В каком-то секундном прозрении я вдруг увидела: вспоминать – это, всегда, разрушать.
Тот пласт времени в моей памяти был разрушен. Слои перемешались. Картина погибла. И только теперь, когда она погибла, стало очевидно, как бережно я хранила её все эти годы.
Наваждение того лета отхлынуло как море, оставив на песке мусор и мёртвых животных.
Однако я почему-то не могла оставить эту историю, не решив для себя последний вопрос.
Однажды, в другое время и в другой книге, в рассказе одной из поэтесс серебряного века, я прочитала, что человек несёт моральную вину за преступление лишь в том случае, если он сам в своём праве "усомнился" – и, значит, всё решает внутреннее сознание вины, то, сомневался ли человек в своём праве поступать так, как он поступил.
С Якобом мы так долго шли в тот день через парк внутри кремлёвской стены, а потом спускались по склону к реке, что многое успело произойти за это время – будто целая жизнь прошла, и мы с Якобом, войдя в ворота парка чужими людьми, мужчиной и девушкой, у которых было довольно формальное первое свидание, спустились, наконец, к реке, вышли из-под тени деревьев на залитый солнцем тротуар нижней набережной, став другими – взрослым женихом и его юной невестой, мы были вместе. Как будто время внутри парка, внутри кремлёвской стены, текло по-другому, и внутри прошло гораздо больше времени, чем снаружи.

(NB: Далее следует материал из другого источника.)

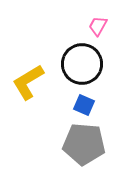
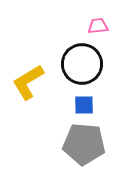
pink trapezoid: rotated 55 degrees clockwise
blue square: rotated 25 degrees counterclockwise
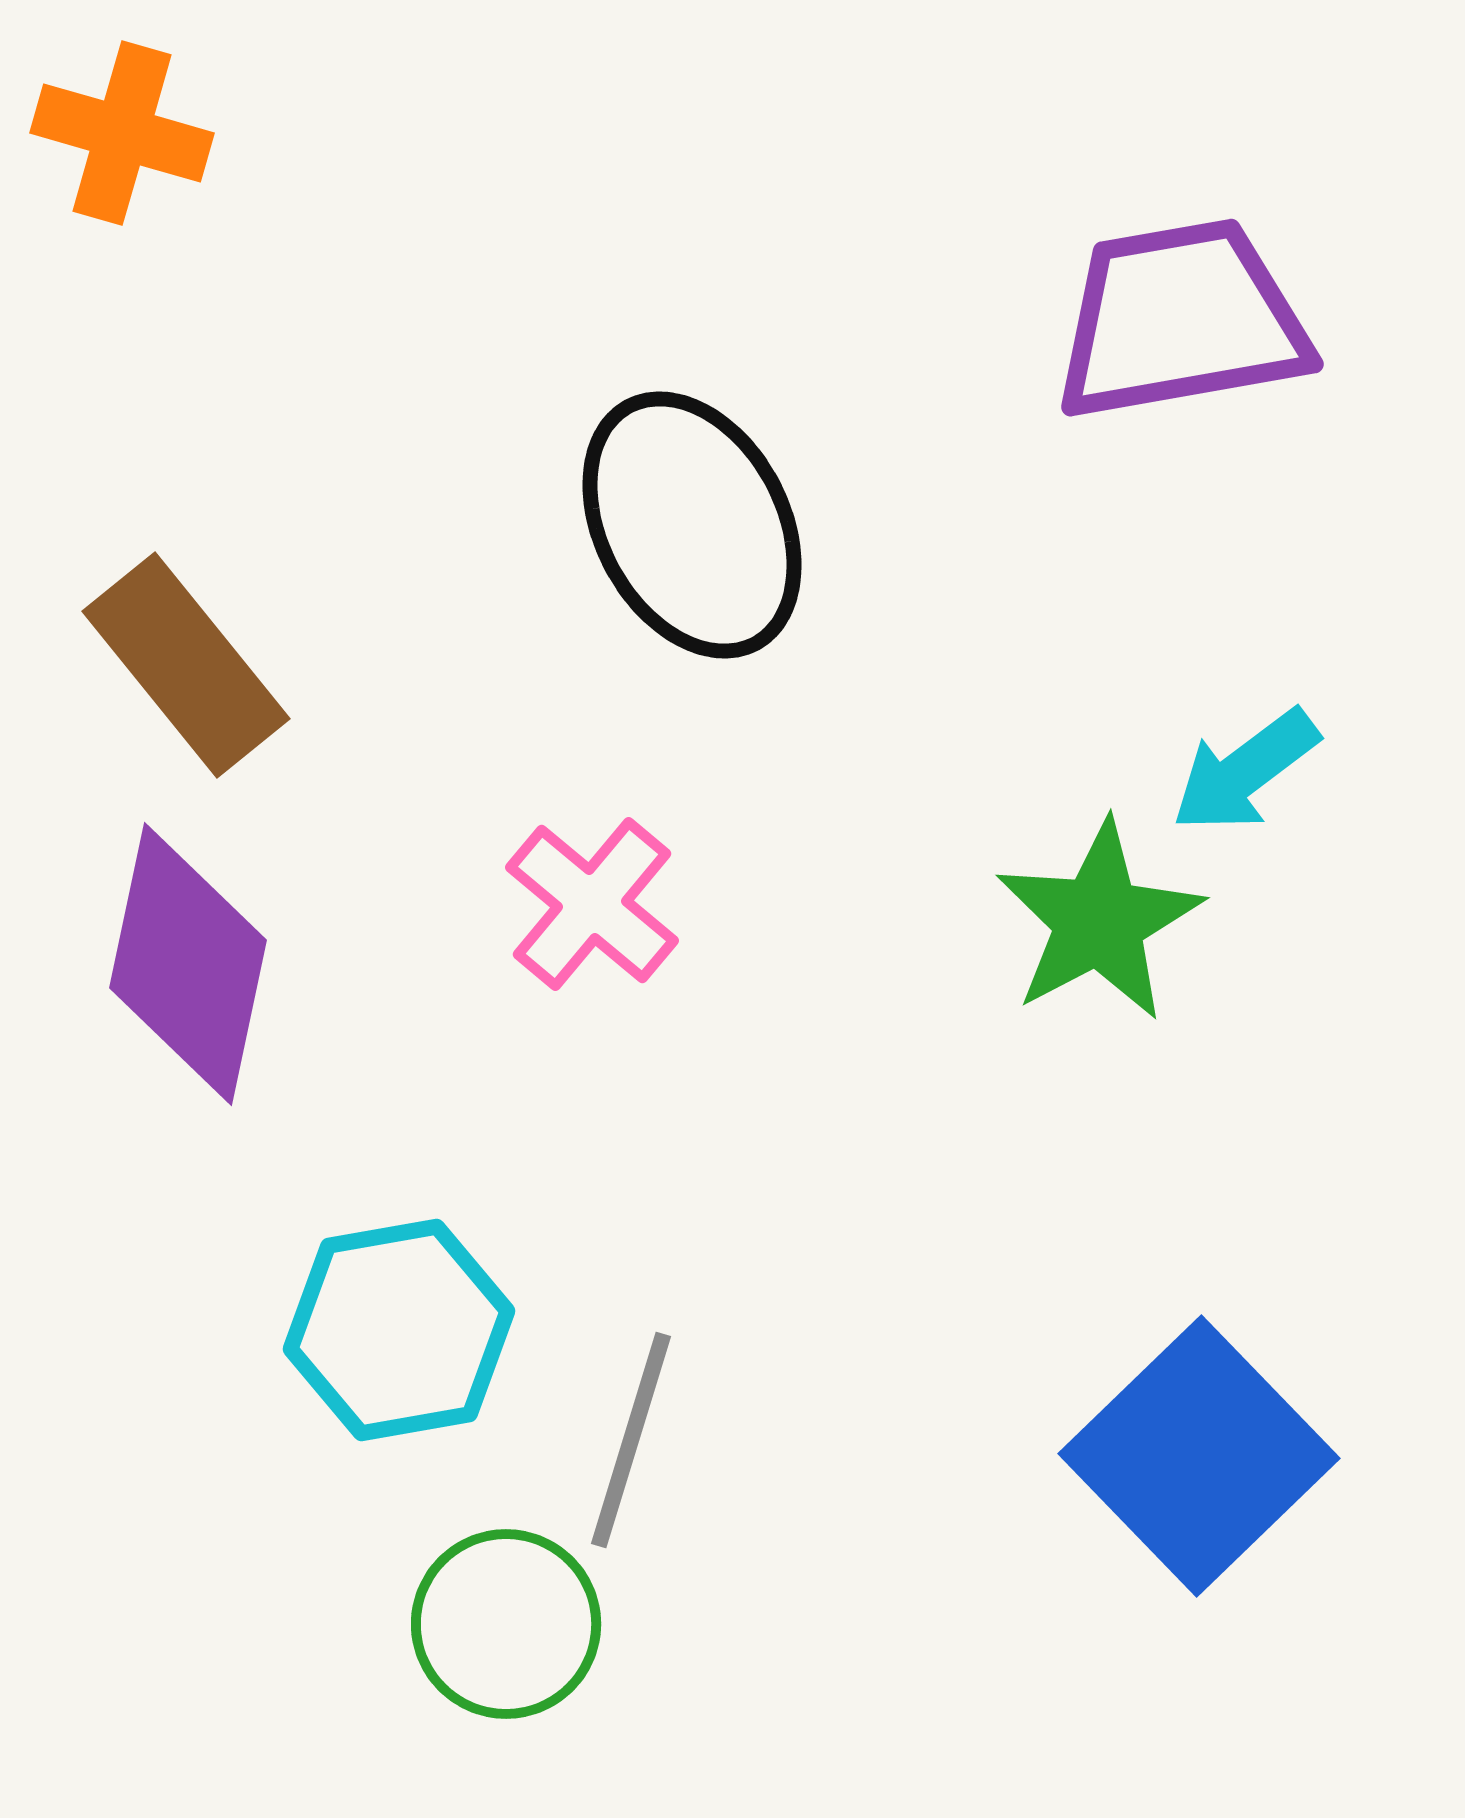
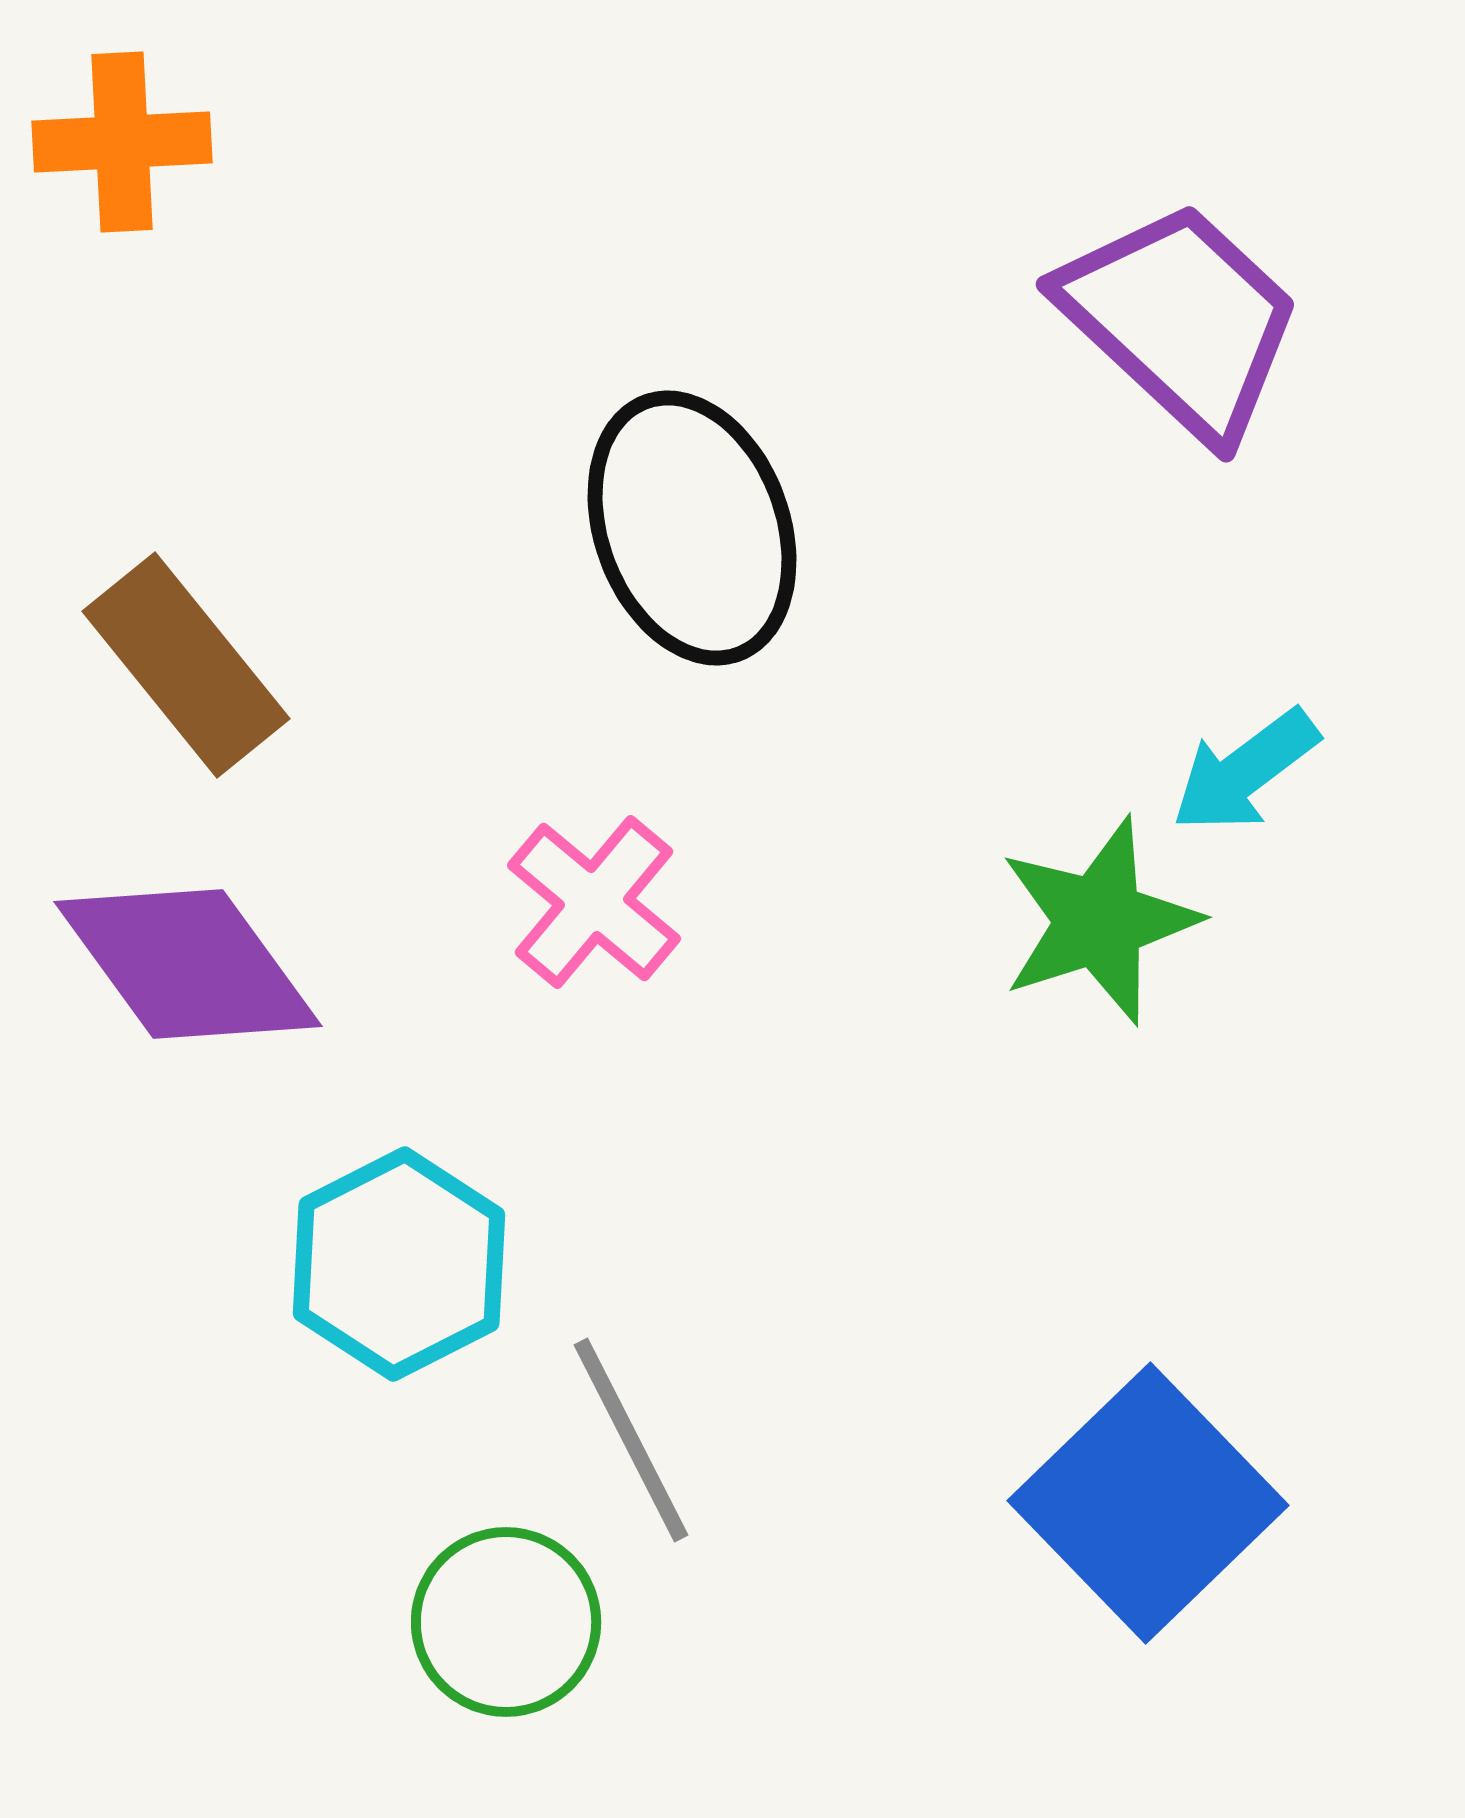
orange cross: moved 9 px down; rotated 19 degrees counterclockwise
purple trapezoid: rotated 53 degrees clockwise
black ellipse: moved 3 px down; rotated 8 degrees clockwise
pink cross: moved 2 px right, 2 px up
green star: rotated 10 degrees clockwise
purple diamond: rotated 48 degrees counterclockwise
cyan hexagon: moved 66 px up; rotated 17 degrees counterclockwise
gray line: rotated 44 degrees counterclockwise
blue square: moved 51 px left, 47 px down
green circle: moved 2 px up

Только на набережной наше свидание снова потекло так, как ему и было положено, и мы вернулись к разговору, может быть, даже впервые начали его, потому что приблизиться друг к другу среди слов и понятий, на вербальном уровне, нам было намного сложнее. Здесь между нами по-прежнему была пропасть.
Мне казалось, я помнила теперь, как Якоб сказал: "Четырнадцать? Ты говорила, что тебе пятнадцать?"
"Нет, я этого не говорила. Мне четырнадцать," – ответила я.
Он предположил, что, возможно, мне скоро будет пятнадцать.
Я ответила, что нет, и мне в июле, месяц назад, только исполнилось четырнадцать.
Если память теперь не подводила меня, получалось, что даже тогда он ещё ничего обо мне не знал. Может быть, накануне он думал, что я старше, может быть, думал даже, что мне скоро исполнится шестнадцать.
Теперь, когда я думала и думала об этом, словно бродя по кругу, это напоминало математику, алгебру: четырнадцать лет минус второй день, пятнадцать лет – плюс первый. Я теперь без конца что-то подсчитывала. Был ли он виноват? Ощущал ли свою вину?
Я знала свою тетрадку теперь наизусть – этого разговора, этих слов, там не было, и, значит, они сохранились лишь в моей памяти, а памяти своей я теперь не доверяла. В конце концов, прошло много лет, и ничего из этой истории я не старалась запомнить специально.
Мне казалось, это было.
Мы сидели на набережной, и он спросил: «А что твоя мама скажет, если я приду и скажу ей?..» Я не помнила его точных слов: «что я твой жених…»? «что мы с тобой встречаемся…»?
Я ответила не сразу.
Нещадно палило солнце. Набережная в том месте, где мы сидели, казалась необитаемой; речные причалы были далеко в стороне, и над нами на крутом склоне нависала часть стены городского кремля – в те годы наполовину разрушенная и заброшенная. Над широким проломом в ней высились заросли борщевика. В этом городе, мне запомнилось, были многие километры широких и безлюдных набережных, вдоль которых тянулись здания неработающих фабрик, казарм, и отвесные горы незастроенных склонов. Мы сидели с Якобом у самой воды, перед нами синела водная пустыня, и только далеко за рекой тянулось зелёной полосой затопляемое, тоже необитаемое, заречье.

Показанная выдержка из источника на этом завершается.